# User Identification Rules
Since users may use your products with different devices, even without logging in, accurate user identification becomes a complex issue. In this light, TE chose a relatively accurate scheme that is easy to understand. This document would describe the rules on user identification in detail and help you understand by providing specific cases.
TIP
- A user usually has three IDs, including:
- TE user ID(#user_id): the unique user ID of the TE system
- Account ID(#account_id): the log-in ID of users
- Distinct ID(#distinct_id): ID of users under unlogged-in state
- To identify a user, the key is to identify the 「TE user ID」. Data received by the TE system could be associated with a corresponding 「TE user ID」 according to the 「Account ID」 and 「Distinct ID」 of the data. If the data contains the 「Account ID」 and 「Distinct ID」 simultaneously, it should be associated with a 「TE user ID」 as the priority. If the data has no 「Account ID」, it should be associated with a 「TE user ID」 according to the 「Distinct ID」
- When the data received by the background of TE contains a new 「Account ID」 or 「Distinct ID」:
- If the data contains a 「Distinct ID」 that has been associated with a 「TE user ID」 but not associated with a 「Account ID」, the 「Account ID」 should be bound with the 「Distinct ID」 to share the 「TE user ID」.

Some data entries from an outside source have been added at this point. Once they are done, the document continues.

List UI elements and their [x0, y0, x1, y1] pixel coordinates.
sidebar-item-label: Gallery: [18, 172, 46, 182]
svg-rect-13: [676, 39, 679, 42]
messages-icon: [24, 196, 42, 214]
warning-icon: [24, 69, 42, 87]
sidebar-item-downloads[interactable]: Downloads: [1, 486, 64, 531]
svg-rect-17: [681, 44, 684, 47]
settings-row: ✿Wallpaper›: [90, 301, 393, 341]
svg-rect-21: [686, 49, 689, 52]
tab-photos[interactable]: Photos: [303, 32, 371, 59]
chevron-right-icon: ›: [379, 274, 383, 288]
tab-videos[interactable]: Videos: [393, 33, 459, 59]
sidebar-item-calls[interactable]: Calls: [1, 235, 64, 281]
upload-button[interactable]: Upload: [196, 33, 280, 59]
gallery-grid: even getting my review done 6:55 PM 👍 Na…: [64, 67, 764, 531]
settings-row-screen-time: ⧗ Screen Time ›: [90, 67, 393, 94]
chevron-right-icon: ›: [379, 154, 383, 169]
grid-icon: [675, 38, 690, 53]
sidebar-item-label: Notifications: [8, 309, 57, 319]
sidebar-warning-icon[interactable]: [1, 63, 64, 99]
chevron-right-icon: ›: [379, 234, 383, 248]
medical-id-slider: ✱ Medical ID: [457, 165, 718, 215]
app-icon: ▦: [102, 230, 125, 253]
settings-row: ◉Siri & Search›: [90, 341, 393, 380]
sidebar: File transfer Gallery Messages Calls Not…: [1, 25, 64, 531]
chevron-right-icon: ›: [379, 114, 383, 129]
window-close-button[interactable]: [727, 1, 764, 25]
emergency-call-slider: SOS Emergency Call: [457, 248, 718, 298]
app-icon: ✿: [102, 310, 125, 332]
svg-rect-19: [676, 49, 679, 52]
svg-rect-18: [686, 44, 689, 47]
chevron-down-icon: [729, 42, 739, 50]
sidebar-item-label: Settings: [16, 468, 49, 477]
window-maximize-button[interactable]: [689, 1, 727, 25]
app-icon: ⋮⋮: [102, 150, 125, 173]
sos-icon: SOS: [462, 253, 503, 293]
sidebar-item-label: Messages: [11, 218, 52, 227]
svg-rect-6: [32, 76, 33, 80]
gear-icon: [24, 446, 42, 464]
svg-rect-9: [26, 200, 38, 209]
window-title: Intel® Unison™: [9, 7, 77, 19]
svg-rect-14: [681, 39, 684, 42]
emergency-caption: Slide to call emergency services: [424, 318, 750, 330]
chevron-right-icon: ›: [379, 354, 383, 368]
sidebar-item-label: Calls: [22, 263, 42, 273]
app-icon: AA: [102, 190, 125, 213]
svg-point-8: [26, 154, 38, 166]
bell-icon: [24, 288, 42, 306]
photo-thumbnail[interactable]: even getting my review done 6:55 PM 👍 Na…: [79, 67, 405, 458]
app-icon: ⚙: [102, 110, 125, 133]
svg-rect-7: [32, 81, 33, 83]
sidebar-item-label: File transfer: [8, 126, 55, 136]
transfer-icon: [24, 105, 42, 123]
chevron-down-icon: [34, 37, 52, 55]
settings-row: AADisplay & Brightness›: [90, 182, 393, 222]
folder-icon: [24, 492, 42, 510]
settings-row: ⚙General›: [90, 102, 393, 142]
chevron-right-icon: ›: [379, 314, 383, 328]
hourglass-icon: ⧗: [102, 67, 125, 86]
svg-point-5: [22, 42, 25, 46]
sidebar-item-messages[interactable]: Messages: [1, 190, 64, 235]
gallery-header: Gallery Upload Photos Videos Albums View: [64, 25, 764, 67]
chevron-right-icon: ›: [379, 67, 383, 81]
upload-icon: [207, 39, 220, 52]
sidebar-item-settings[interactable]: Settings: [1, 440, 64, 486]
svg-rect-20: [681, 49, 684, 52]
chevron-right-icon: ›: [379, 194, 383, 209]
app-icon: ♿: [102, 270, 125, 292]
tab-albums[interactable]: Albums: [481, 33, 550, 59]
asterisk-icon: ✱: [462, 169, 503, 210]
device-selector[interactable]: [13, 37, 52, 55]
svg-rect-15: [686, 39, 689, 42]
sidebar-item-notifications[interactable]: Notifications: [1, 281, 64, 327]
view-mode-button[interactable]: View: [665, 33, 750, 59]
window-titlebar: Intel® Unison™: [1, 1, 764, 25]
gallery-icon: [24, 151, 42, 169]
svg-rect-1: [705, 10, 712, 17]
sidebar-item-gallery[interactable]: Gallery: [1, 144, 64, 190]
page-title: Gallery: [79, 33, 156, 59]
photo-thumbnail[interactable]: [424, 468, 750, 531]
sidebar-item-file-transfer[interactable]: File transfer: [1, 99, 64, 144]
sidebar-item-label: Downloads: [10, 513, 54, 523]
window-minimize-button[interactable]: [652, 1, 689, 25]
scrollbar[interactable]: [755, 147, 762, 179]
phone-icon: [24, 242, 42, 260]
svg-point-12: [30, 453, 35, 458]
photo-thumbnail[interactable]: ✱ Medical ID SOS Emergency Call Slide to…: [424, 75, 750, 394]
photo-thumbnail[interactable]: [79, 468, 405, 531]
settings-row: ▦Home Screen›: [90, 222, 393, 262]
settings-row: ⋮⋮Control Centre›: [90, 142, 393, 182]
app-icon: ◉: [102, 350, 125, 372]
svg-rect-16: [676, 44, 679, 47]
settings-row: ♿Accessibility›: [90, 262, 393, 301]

- If the 「Distinct ID」 does not exist or has been bound with other account IDs, the 「Account ID」 shall not be bound with the 「Distinct ID」, instead, it shall be associated with a new 「TE user ID」
- When the background of TE receives data containing a new 「Distinct ID」:
- If the data has a 「Account ID」, the 「Distinct ID」 should be bound with the 「Account ID」 to share the 「TE user ID」
- If the data does not have a 「Account ID」, the 「Distinct ID」 shall not be bound with any 「Account ID」, instead, it shall be associated with a new 「TE user ID」
- A 「TE user ID」 could only be bound with one 「Account ID」, while 「Account ID」 can be bound with multiple 「Distinct IDs」. However, a 「Distinct ID」 could only be bound with one 「Account ID」.
# I. Types of User Identification ID
TE platform mainly uses three user identification IDs, including 「Distinct ID(#distinct_id)」, 「Account ID(#account_id)」 and 「TE user ID(#user_id)」. This section will offer a brief introduction to these three IDs.
# 1.1 Distinct ID(#distinct_id
)
Distinct ID, the identification of users under unlogged-in state, is used to identify data generated before the user logs in or outside the game, namely, data before registration, advertisement data, etc.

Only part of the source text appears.